In November 1999, after Riley’s arrest and imprisonment, his attorney sent him a bill for the preparation and filing of a Motion to Reopen and Remand, including discussions of the motion with the INS. However, the Motion to Reopen and Remand is not in the record of the immigration proceedings. 3 While in prison, Riley communicated by letter with the immigration judge several times. On October 26, 1999, the immigration judge responded to Riley’s first inquiry and informed him, “[sjince the Board dismissed your case on the merits [in 1998], it has sole jurisdiction to consider any further action in the case, such as motions to reopen or remand.” (R. at 209.) The judge also advised Riley that the record indicated he was still represented by an attorney.

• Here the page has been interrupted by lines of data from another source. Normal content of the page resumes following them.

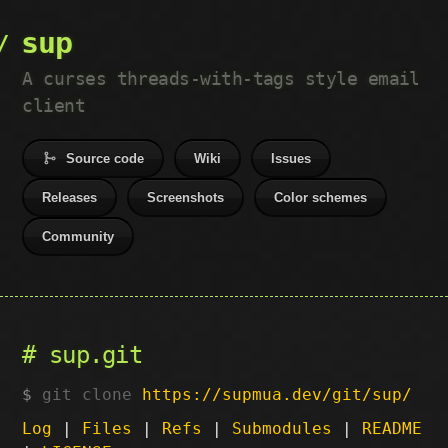
sup
A curses threads-with-tags style email
client
Source code
Wiki
Issues
Releases
Screenshots
Color schemes
Community
sup.git
git clone
https://supmua.dev/git/sup/
Log
|
Files
|
Refs
|
Submodules
|
README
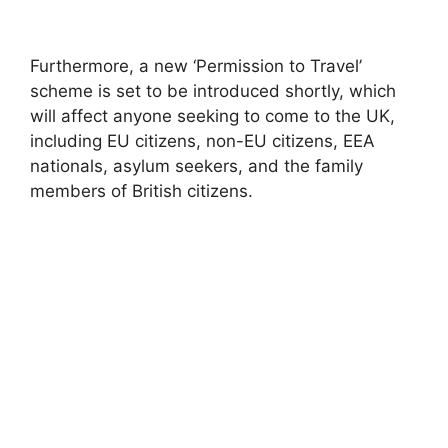
Furthermore, a new ‘Permission to Travel’
scheme is set to be introduced shortly, which
will affect anyone seeking to come to the UK,
including EU citizens, non-EU citizens, EEA
nationals, asylum seekers, and the family
members of British citizens.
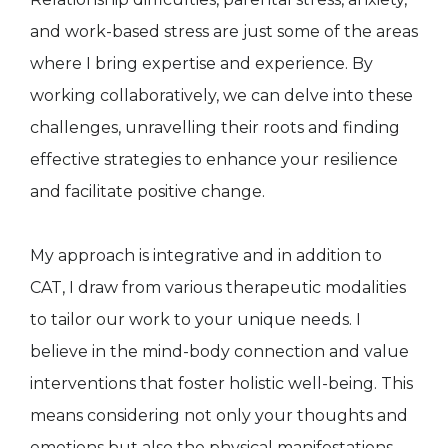
and work-based stress are just some of the areas
where I bring expertise and experience. By
working collaboratively, we can delve into these
challenges, unravelling their roots and finding
effective strategies to enhance your resilience
and facilitate positive change.
My approach is integrative and in addition to
CAT, I draw from various therapeutic modalities
to tailor our work to your unique needs. I
believe in the mind-body connection and value
interventions that foster holistic well-being. This
means considering not only your thoughts and
emotions but also the physical manifestations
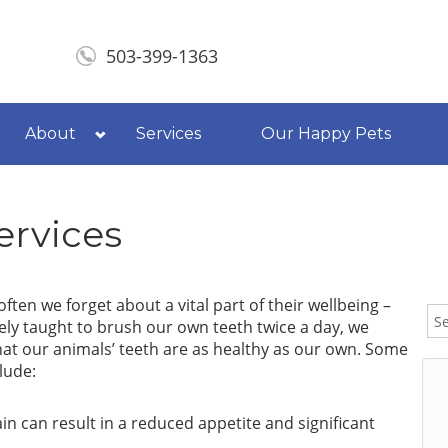
503-399-1363
About
Services
Our Happy Pets
ervices
ften we forget about a vital part of their wellbeing –
nely taught to brush our own teeth twice a day, we
hat our animals’ teeth are as healthy as our own. Some
lude:
n can result in a reduced appetite and significant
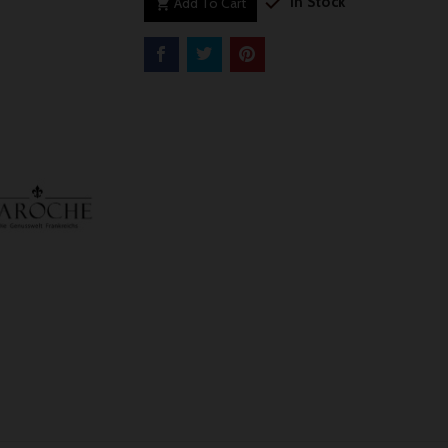

In Stock
Add To Cart

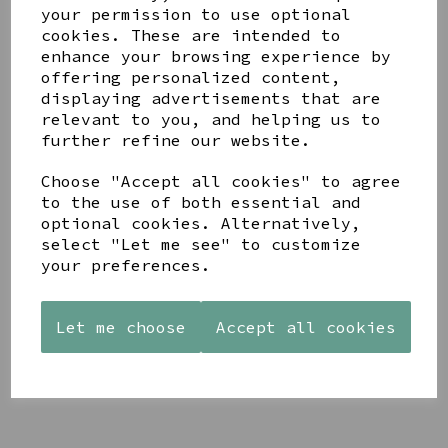
your permission to use optional
cookies. These are intended to
enhance your browsing experience by
offering personalized content,
displaying advertisements that are
YOU MAY ALSO LIKE
relevant to you, and helping us to
further refine our website.
Choose "Accept all cookies" to agree
to the use of both essential and
optional cookies. Alternatively,
select "Let me see" to customize
STONEWARE
PAW
AZENDI
your preferences.
HEART
PRINTS
SILVER
SHAPED
MANGO
AND CUBIC
TEALIGHT
WOOD
ZIRCONA
Let me choose
Accept all cookies
HOLDER
FRAME 4X6
TRIPLE
CIRCLE
£12.99
£17.00
STUDS
£40.00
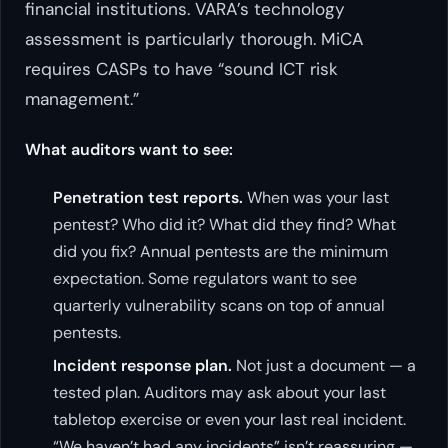
financial institutions. VARA’s technology
assessment is particularly thorough. MiCA
requires CASPs to have “sound ICT risk
management.”
What auditors want to see:
Penetration test reports.
When was your last
pentest? Who did it? What did they find? What
did you fix? Annual pentests are the minimum
expectation. Some regulators want to see
quarterly vulnerability scans on top of annual
pentests.
Incident response plan.
Not just a document — a
tested plan. Auditors may ask about your last
tabletop exercise or even your last real incident.
“We haven’t had any incidents” isn’t reassuring —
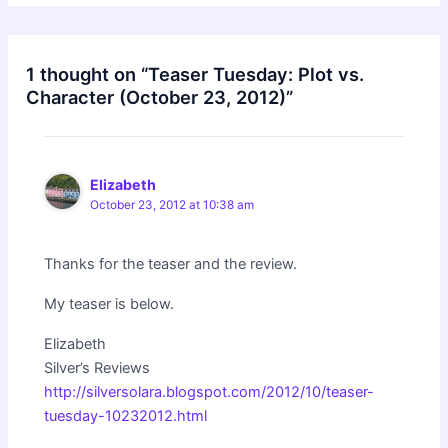
1 thought on “Teaser Tuesday: Plot vs.
Character (October 23, 2012)”
Elizabeth
October 23, 2012 at 10:38 am
Thanks for the teaser and the review.
My teaser is below.
Elizabeth
Silver’s Reviews
http://silversolara.blogspot.com/2012/10/teaser-
tuesday-10232012.html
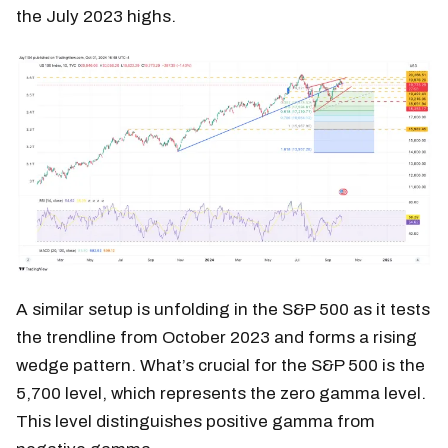
the July 2023 highs.
A similar setup is unfolding in the S&P 500 as it tests
the trendline from October 2023 and forms a rising
wedge pattern. What’s crucial for the S&P 500 is the
5,700 level, which represents the zero gamma level.
This level distinguishes positive gamma from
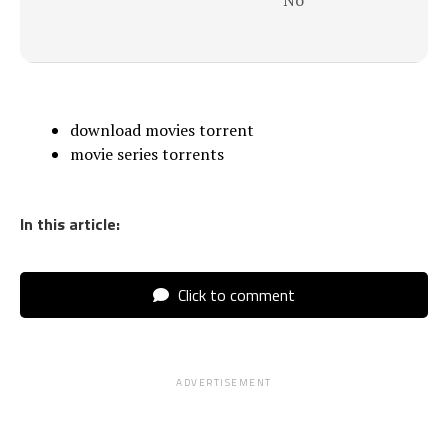
No
download movies torrent
movie series torrents
In this article:
Click to comment
ADVERTISEMENT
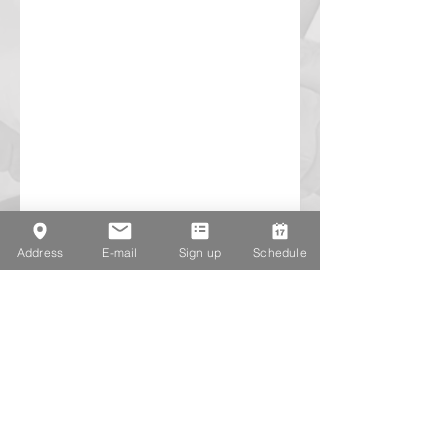
Address
E-mail
Sign up
Schedule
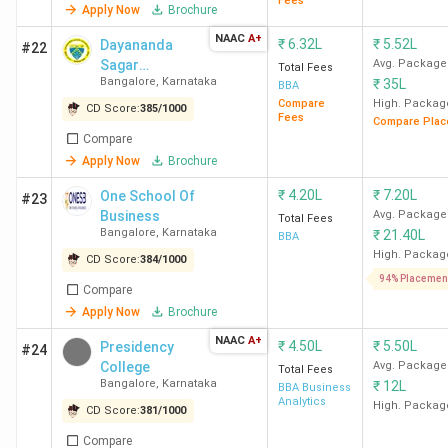
Fees
Apply Now
Brochure
Carmel
NAAC
A+
₹
6.32L
₹
5.52L
Dayananda
College
#22
Sagar
Avg. Package
Total Fees
Bangalore
Bangalore
,
Karnataka
₹
35L
University -
BBA
[DSU]
Compare
High. Packag
CD Score:
385
/
1000
Mangalore
12
Fees
B
-
Compare Plac
Compare
University
Apply Now
Brochure
Mangalore
₹
4.20L
₹
7.20L
One School Of
#23
Krupanidhi
Business
14
A
Avg. Package
-
Total Fees
Bangalore
,
Karnataka
₹
21.40L
BBA
Group of
High. Packag
CD Score:
384
/
1000
Institutions
94% Placemen
Bangalore
Compare
Apply Now
Brochure
CMS
20
A++
-
NAAC
A+
₹
4.50L
₹
5.50L
Presidency
#24
Business
College
Avg. Package
Total Fees
School, Jain
Bangalore
,
Karnataka
₹
12L
BBA Business
Analytics
High. Packag
University
CD Score:
381
/
1000
Bangalore
Compare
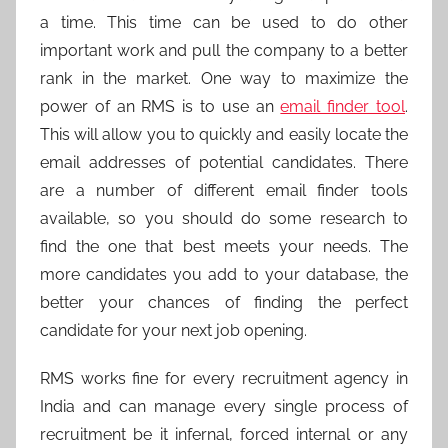
a time. This time can be used to do other
important work and pull the company to a better
rank in the market. One way to maximize the
power of an RMS is to use an
email finder tool
.
This will allow you to quickly and easily locate the
email addresses of potential candidates. There
are a number of different email finder tools
available, so you should do some research to
find the one that best meets your needs. The
more candidates you add to your database, the
better your chances of finding the perfect
candidate for your next job opening.
RMS works fine for every recruitment agency in
India and can manage every single process of
recruitment be it infernal, forced internal or any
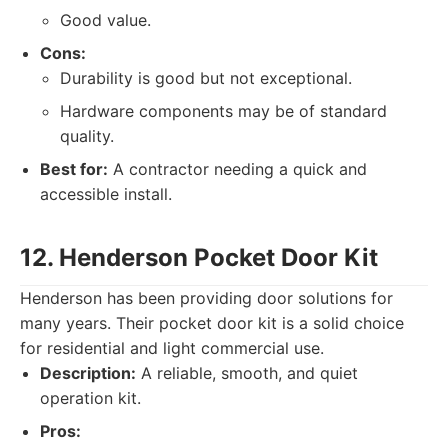
Good value.
Cons:
Durability is good but not exceptional.
Hardware components may be of standard
quality.
Best for:
A contractor needing a quick and
accessible install.
12. Henderson Pocket Door Kit
Henderson has been providing door solutions for
many years. Their pocket door kit is a solid choice
for residential and light commercial use.
Description:
A reliable, smooth, and quiet
operation kit.
Pros:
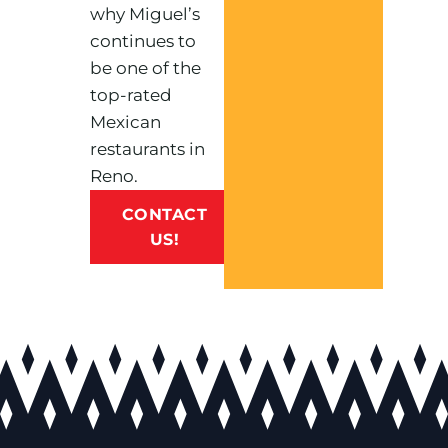
why Miguel’s
continues to
be one of the
top-rated
Mexican
restaurants in
Reno.
CONTACT
US!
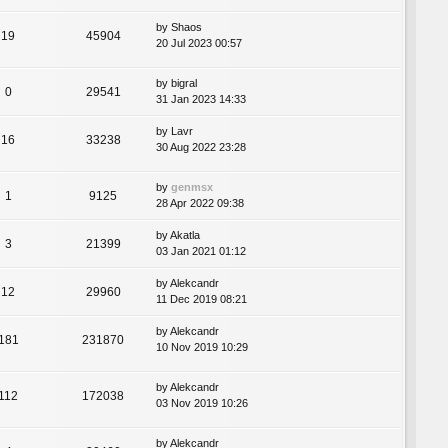
by
Shaos
19
45904
20 Jul 2023 00:57
by
bigral
0
29541
31 Jan 2023 14:33
by
Lavr
16
33238
30 Aug 2022 23:28
by
genmsx
1
9125
28 Apr 2022 09:38
by
Akatla
3
21399
03 Jan 2021 01:12
by
Alekcandr
12
29960
11 Dec 2019 08:21
by
Alekcandr
181
231870
10 Nov 2019 10:29
by
Alekcandr
112
172038
03 Nov 2019 10:26
by
Alekcandr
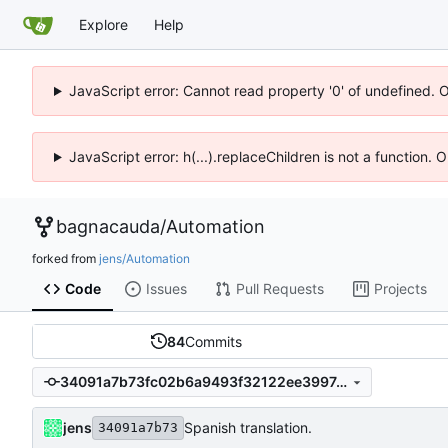
Explore
Help
JavaScript error: Cannot read property '0' of undefined. 
JavaScript error: h(...).replaceChildren is not a function.
bagnacauda
/
Automation
forked from
jens/Automation
Code
Issues
Pull Requests
Projects
84
Commits
34091a7b73fc02b6a9493f32122ee39974a27205
jens
Spanish translation.
34091a7b73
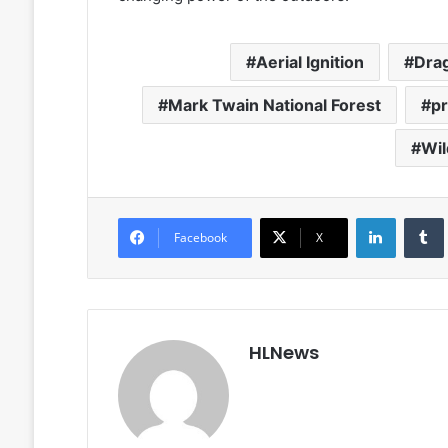
Aerial Ignition
Dra
Mark Twain National Forest
pr
Wil
LinkedIn
Facebook
X
HLNews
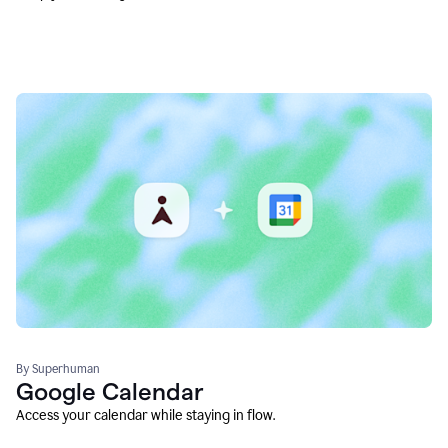
By Superhuman
Google Calendar
Access your calendar while staying in flow.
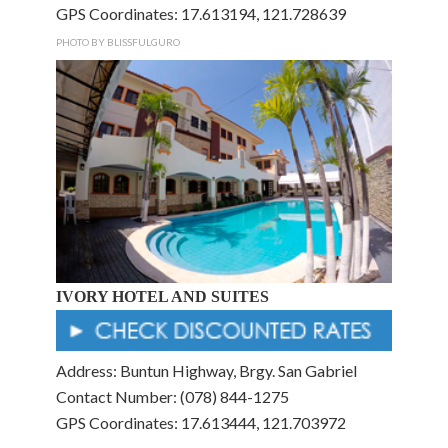
GPS Coordinates: 17.613194, 121.728639
PHOTO BY BLISSFULGURO
IVORY HOTEL AND SUITES
Address: Buntun Highway, Brgy. San Gabriel
Contact Number: (078) 844-1275
GPS Coordinates: 17.613444, 121.703972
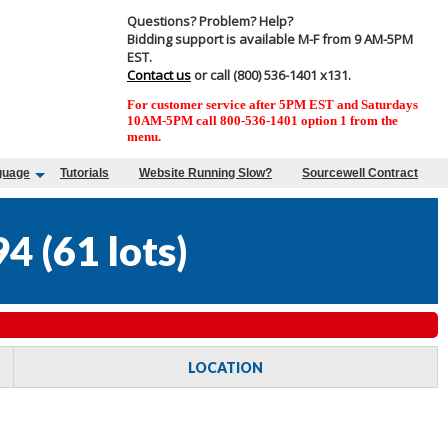
Questions? Problem? Help?
Bidding support is available M-F from 9 AM-5PM
EST.
Contact us
or call (800) 536-1401 x131.
For customer service after 5PM EST and Saturdays
10AM-5PM call 800-536-1401 option 1 from the
menu.
guage
Tutorials
Website Running Slow?
Sourcewell Contract
94
(
61 lots
)
LOCATION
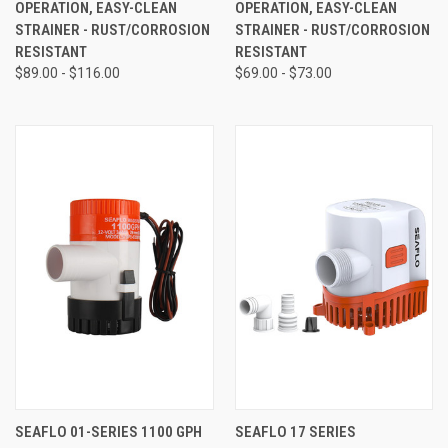
OPERATION, EASY-CLEAN
OPERATION, EASY-CLEAN
STRAINER - RUST/CORROSION
STRAINER - RUST/CORROSION
RESISTANT
RESISTANT
$89.00 - $116.00
$69.00 - $73.00
SEAFLO 01-SERIES 1100 GPH
SEAFLO 17 SERIES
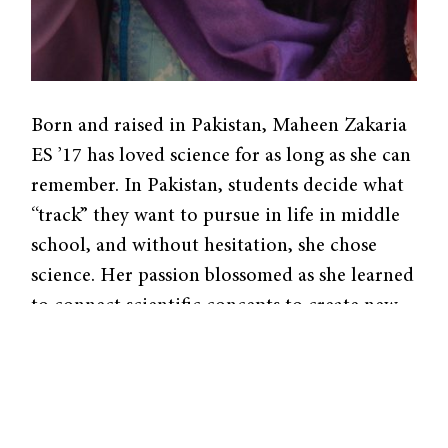
Born and raised in Pakistan, Maheen Zakaria
ES ’17 has loved science for as long as she can
remember. In Pakistan, students decide what
“track” they want to pursue in life in middle
school, and without hesitation, she chose
science. Her passion blossomed as she learned
to connect scientific concepts to create new
ideas.
Zakaria fostered her chemistry expertise
through team projects, but these were not
your usual science fair undertakings. By the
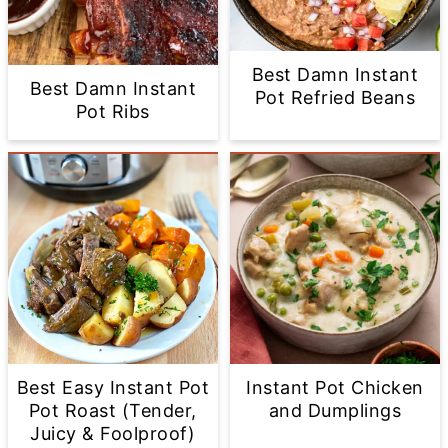
Best Damn Instant
Best Damn Instant
Pot Refried Beans
Pot Ribs
Best Easy Instant Pot
Instant Pot Chicken
Pot Roast (Tender,
and Dumplings
Juicy & Foolproof)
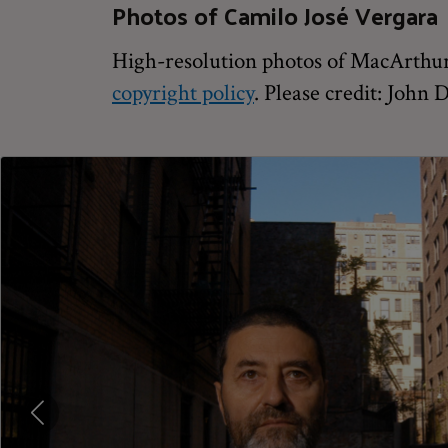
Photos of Camilo José Vergara
High-resolution photos of MacArthur 
copyright policy
. Please credit: John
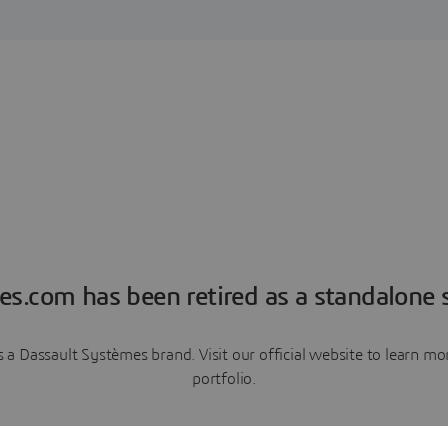
es.com has been retired as a standalone s
a Dassault Systèmes brand. Visit our official website to learn 
portfolio.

On April 6, 2000, Riley wrote the immigration judge to complain about his attorney’s failure to pursue the motion to suspend deportation and his failure to file the motion to reopen. On May 8, 2000, Riley again wrote to the immigration judge with a detailed list of complaints regarding his attorney’s performance. His letter clearly demonstrates his understanding that his case could not proceed without a successful motion to reopen. On May 19, the immigration judge responded that he had no authority to “reopen or reconsider the decisions previously made by in your case.” (R. at 149.) Riley penned several more letters to the judge regarding his options and continued to complain about his attorney’s representation. The judge responded:

Finally, in your letter dated June 8, 2000, you stated that you believe you are eligible to be considered for suspension of deportation and that the Immigration Court has jurisdiction to consider the application. I would note that you are currently under a final order of deportation. Jurisdiction of your case lies with the Board of Immigration Appeals. If the Board reopens your case and remands it to this court, you would be given a new hearing. If you file an application for suspension with the court, it would be rejected for lack of jurisdiction.

(R. at 197.) 4 .

On August 8, 2000, Riley wrote to the INS’s attorney to request the INS join him in a motion to the Board to reopen his case and attached a draft motion. On October 6, 2000, and again on November 21, 2000, the INS declined to join his motion. During this time, Riley also communicated with another attorney regarding his displeasure with his former attorney and, in June 2000, filed an informal complaint against his former attorney with the Utah State Bar. In September 2000, he received the forms for filing a formal complaint but did not actually file his formal complaint until February 2002. In addition, on September 8, 2000, Riley filed a pro se petition for a writ of habeas corpus in the United States District Court for the District of Colorado. His petition for a writ of habeas corpus was denied on May 10, 2001, at which time Riley filed a pro se appeal with the Tenth Circuit. On August 23, 2001, we appointed counsel to assist Riley in his appeal.